Moving from monolith to microservices
Many large companies have little appetite for risk and innovation and as a result are hamstrung by their old, monolithic systems which slow down their ability to innovate from a software perspective. This is one of the key reasons why we are seeing so much innovation on the software development front from small start-up companies who don’t have any of these legacy systems and have the flexibility of utilizing cloud infrastructure to get their modern software architectures up quickly. What makes Allan Gray so unique is that we have been able to break the trend of bigger financial services companies and migrate ourselves away from a monolithic system into a modern microservices architecture.
This journey to a fast and highly flexible software architecture has not been without its challenges though as moving away from a legacy system is not just a matter of making the time to do the rework, but also about answering a couple of key architectural questions along the way. Hopefully our journey to answering these key questions can also serve as an inspiration for others to take the plunge:
• How do we actually write a micro-service frontend, while maintaining the fluidity of a SPA?
While legacy systems are clunky, their scale at least lends itself to a fluid UI experience. Having multiple teams working on different systems independently of each other puts this at risk. We have worked hard on blending our design philosophies and architectural footprint across teams to ensure that a unified vision is not lost in our independence.

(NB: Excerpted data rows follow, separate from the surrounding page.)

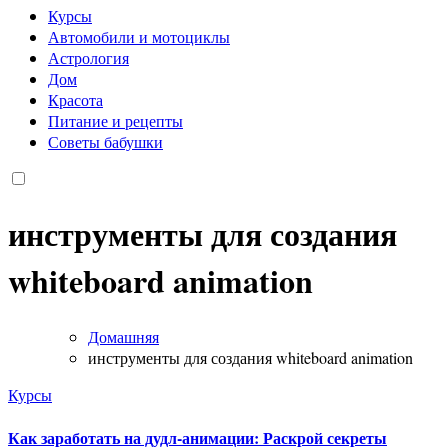
Курсы
Автомобили и мотоциклы
Астрология
Дом
Красота
Питание и рецепты
Советы бабушки
инструменты для создания
whiteboard animation
Домашняя
инструменты для создания whiteboard animation
Курсы
Как заработать на дудл-анимации: Раскрой секреты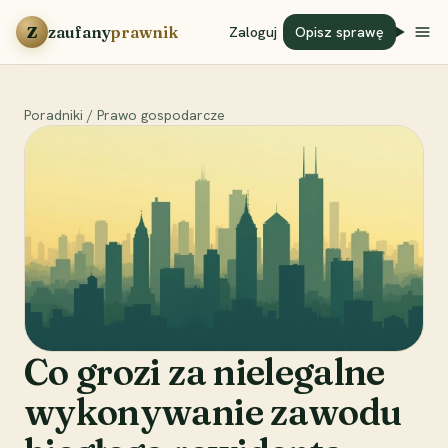
Przejdź do treści
Z
zaufany
prawnik
Zaloguj
Opisz sprawę
Poradniki
/
Prawo gospodarcze
Co grozi za nielegalne
wykonywanie zawodu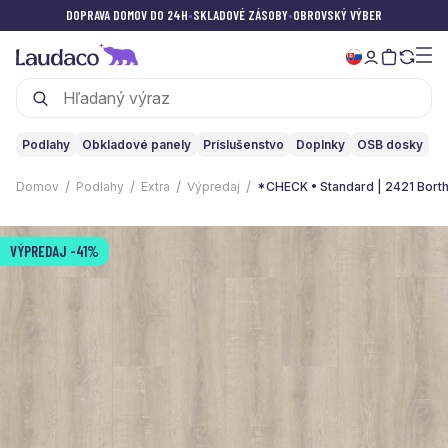
DOPRAVA DOMOV DO 24H
•
SKLADOVÉ ZÁSOBY
•
OBROVSKÝ VÝBER
Podlahy
Obkladové panely
Príslušenstvo
Doplnky
OSB dosky
Domov
Podlahy
Extra
Výpredaj
*CHECK • Standard | 2421 Bort
VÝPREDAJ
-41%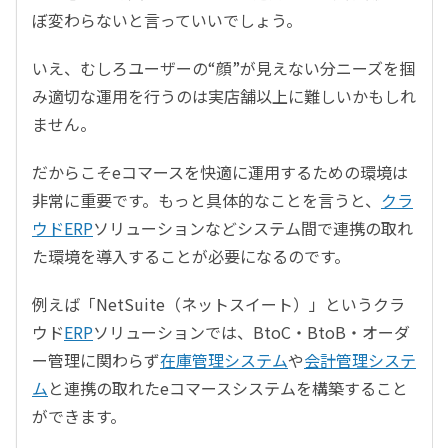
ぼ変わらないと言っていいでしょう。
いえ、むしろユーザーの“顔”が見えない分ニーズを掴
み適切な運用を行うのは実店舗以上に難しいかもしれ
ません。
だからこそeコマースを快適に運用するための環境は
非常に重要です。もっと具体的なことを言うと、
クラ
ウドERP
ソリューションなどシステム間で連携の取れ
た環境を導入することが必要になるのです。
例えば「NetSuite（ネットスイート）」というクラ
ウド
ERP
ソリューションでは、BtoC・BtoB・オーダ
ー管理に関わらず
在庫管理システム
や
会計管理システ
ム
と連携の取れたeコマースシステムを構築すること
ができます。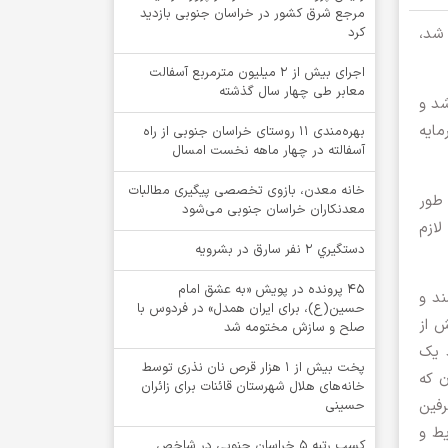
مرجع شرق کشور در خراسان جنوبی بازدید
 شد،
کرد
اجرای بیش از ۲ میلیون مترمربع آسفالت
معابر طی چهار سال گذشته
شد و
مایه
بهره‌مندی ۱۱ روستای خراسان جنوبی از راه
آسفالته در چهار ماهه نخست امسال
خانه معدن، بازوی تخصصی پیگیری مطالبات
 طور
معدنکاران خراسان جنوبی می‌شود
رمایه لازم
دستگيري 2 نفر سارق در بشرويه
۴۵ پرونده در پویش «به عشق امام
ند و
حسین(ع)، برای ایران همدل» در فردوس با
ش از
صلح و سازش مختومه شد
د یک
پخت بیش از 1 هزار قرص نان نذری توسط
ن که
خانه‌های هلال شهرستان قائنات برای زائران
رفین
حسینی
ط و
کسب رتبه ۵ خراسان جنوبی در شاخص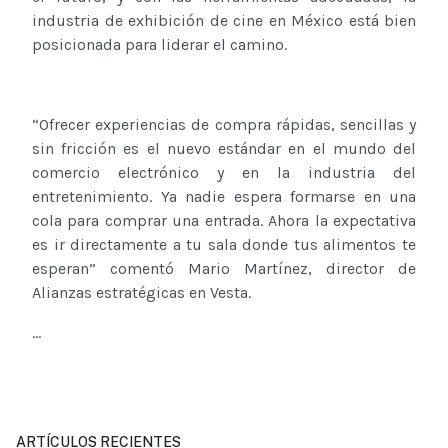
industria de exhibición de cine en México está bien
posicionada para liderar el camino.
“Ofrecer experiencias de compra rápidas, sencillas y
sin fricción es el nuevo estándar en el mundo del
comercio electrónico y en la industria del
entretenimiento. Ya nadie espera formarse en una
cola para comprar una entrada. Ahora la expectativa
es ir directamente a tu sala donde tus alimentos te
esperan” comentó Mario Martínez, director de
Alianzas estratégicas en Vesta.
...
ARTÍCULOS RECIENTES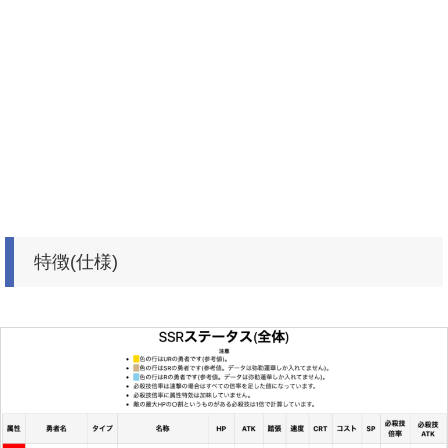
特徴(仕様)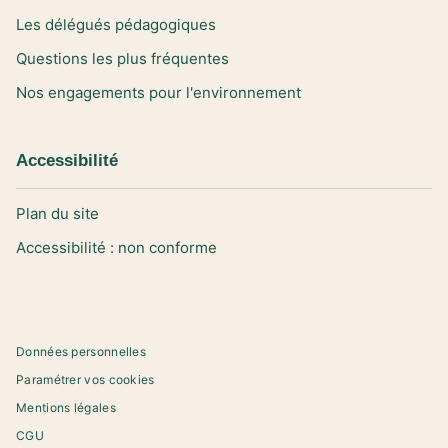
Les délégués pédagogiques
Questions les plus fréquentes
Nos engagements pour l'environnement
Accessibilité
Plan du site
Accessibilité : non conforme
Données personnelles
Paramétrer vos cookies
Mentions légales
CGU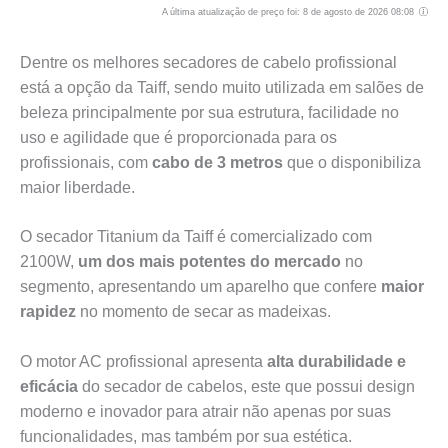
A última atualização de preço foi: 8 de agosto de 2026 08:08
Dentre os melhores secadores de cabelo profissional
está a opção da Taiff, sendo muito utilizada em salões de
beleza principalmente por sua estrutura, facilidade no
uso e agilidade que é proporcionada para os
profissionais, com
cabo de 3 metros
que o disponibiliza
maior liberdade.
O secador Titanium da Taiff é comercializado com
2100W,
um dos mais potentes do mercado
no
segmento, apresentando um aparelho que confere
maior
rapidez
no momento de secar as madeixas.
O motor AC profissional apresenta
alta durabilidade e
eficácia
do secador de cabelos, este que possui design
moderno e inovador para atrair não apenas por suas
funcionalidades, mas também por sua estética.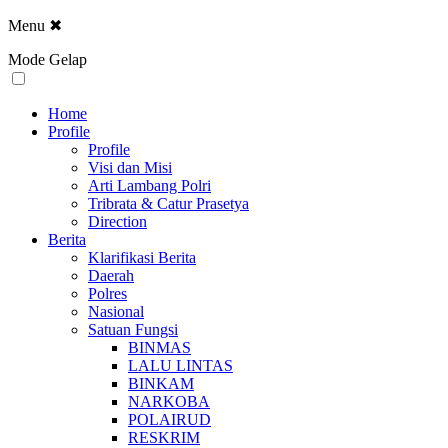
Menu
✖
Mode Gelap
Home
Profile
Profile
Visi dan Misi
Arti Lambang Polri
Tribrata & Catur Prasetya
Direction
Berita
Klarifikasi Berita
Daerah
Polres
Nasional
Satuan Fungsi
BINMAS
LALU LINTAS
BINKAM
NARKOBA
POLAIRUD
RESKRIM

• The monolithic database - what do we do with it?
Changing a system is one thing, moving yourself off of a massive database with many years and millions of customer’s worth of information, something else entirely and in truth, not something which is entirely feasible. To solve this we have instead created a series of smaller databases within our microservices with stored procedures which allows to sync with our bigger DB ensuring the data is always in sync
• Trunk-based development - do we have to? (yes) Ok, but how? And what about versioning?
The more different code is out there, the more important it is to control your source code effectively. With the need to deploy to production rapidly, trunk based development was non-negotiable, but we needed a versioning platform which allows us to do this at scale across many teams and code bases. This flexibility has led us towards Gitlab for our source control and tools like New Relic which allow us to monitor each API, its stability and the versions that are currently in our different environments.
• How do we test microservices against each other?
Perhaps the biggest challenge of microservices development is not the way it’s built, but the way it is tested. Separating the development into smaller sections makes sense from a development perspective, but not from a testing perspective. While no solution is perfect, we have figured out an approach that allows us to scale fast while ensure that our software meets our high quality standards.
• What if someone makes a breaking change and doesn’t tell me?
Inevitably, with teams working independently and speaking to each other through their different APIs, the time will come when a team needs to make changes that will break other teams’ functionality. While there is no easy solution around this, we have taken the approach of versioning our APIs to ensure that new changes do not compromise existing functionality and allows teams affected by breaking changes the opportunity to work on updating their software with less risk.
Teams have also needed to build in their run-time dependencies into the code base, so that their software will only deploy if the relevant versioning is in place. This further prevents unsupported code from making its way into production and forces teams to deal with their dependencies.
• How do we persuade developers to stop sharing code and creating hard build-time dependencies?
While code sharing and object orientation are foundations of good software development, if you have multiple microservices running together, it becomes messy to share everything. We have taken the approach where each team needs to design their systems in a manner that are independent of each other and while there are always inevitable dependencies on other systems, through our test process, we can mock these out and ensure they still work in sync with each other.
• How do we deploy these things consistently?
Moving from one big deployment cycle to each team being able to deploy multiple times a week is a big change for any organization. Change control mechanisms and process just don’t scale to the level that is needed. We needed a system that can manage the deployments and allow us to automate certain mechanisms and build processes so that these things can happen automatically and at scale. We have achieved this through our Docker and Kubernetes platform which allows every one of our teams to deploy into production as often as they need without risking the quality of the software.
• How do we know when something isn’t working properly, and what do we do about it?
Monitoring plays a big part to managing a big ecosystem. We have had to build effective monitoring systems that allow us to easily detect when different services and APIs are not working as expected, so that we can quickly respond and address the issues at hand. Thanks to our rigorous testing procedures though, this is unlikely to happen in production and more a measure of allowing us to catch this in our internal environments before we deploy into production.
Answering these questions has enabled us to move towards the path of continuous delivery and allow each of our different teams to delivery fast and reliable code into production as quickly as possible, putting us in the position where we can not only innovate faster, but also better meet the needs of our clients by delivering functionality that benefits them more timeously.